Your objective: Copy the entries below word for word, minus the pictures.

Saved entries:
*** Begin section ***
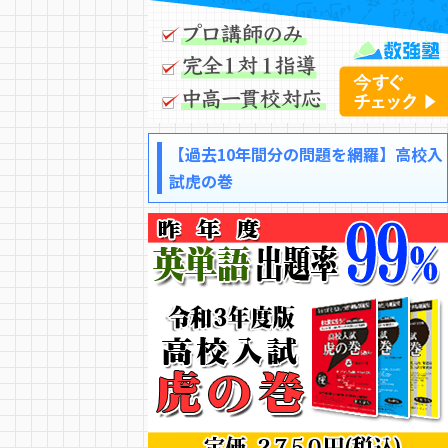
【過去10年間分の問題を網羅】高校入
試虎の巻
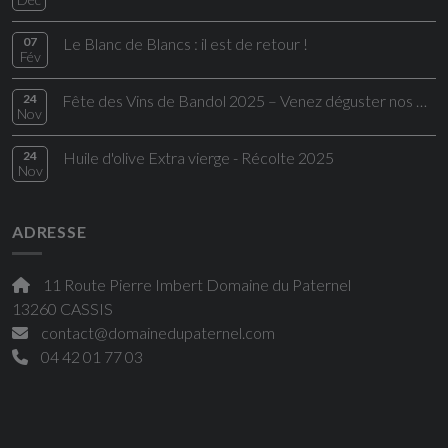
07
Le Blanc de Blancs : il est de retour !
Fév
24
Fête des Vins de Bandol 2025 – Venez déguster nos Bandol rouges d’exception
Nov
24
Huile d'olive Extra vierge - Récolte 2025
Nov
ADRESSE
11 Route Pierre Imbert Domaine du Paternel
13260 CASSIS
contact@domainedupaternel.com
04 42 01 77 03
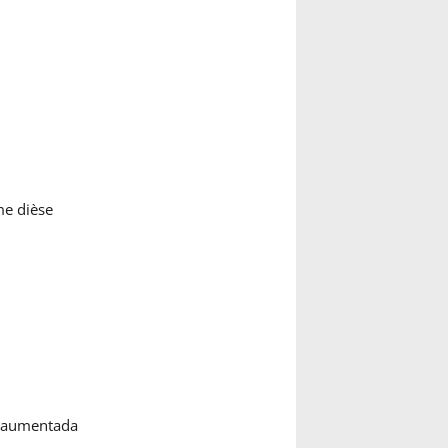
me dièse
ª aumentada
*** End section ***
Answer space:
【過去10年間分の問題を網羅】高校入
試虎の巻
07
Le Blanc de Blancs : il est de retour !
Fév
24
Fête des Vins de Bandol 2025 – Venez déguster nos Bandol rouges d’exception
Nov
24
Huile d'olive Extra vierge - Récolte 2025
Nov
ADRESSE
11 Route Pierre Imbert Domaine du Paternel
13260 CASSIS
contact@domainedupaternel.com
04 42 01 77 03
me dièse
ª aumentada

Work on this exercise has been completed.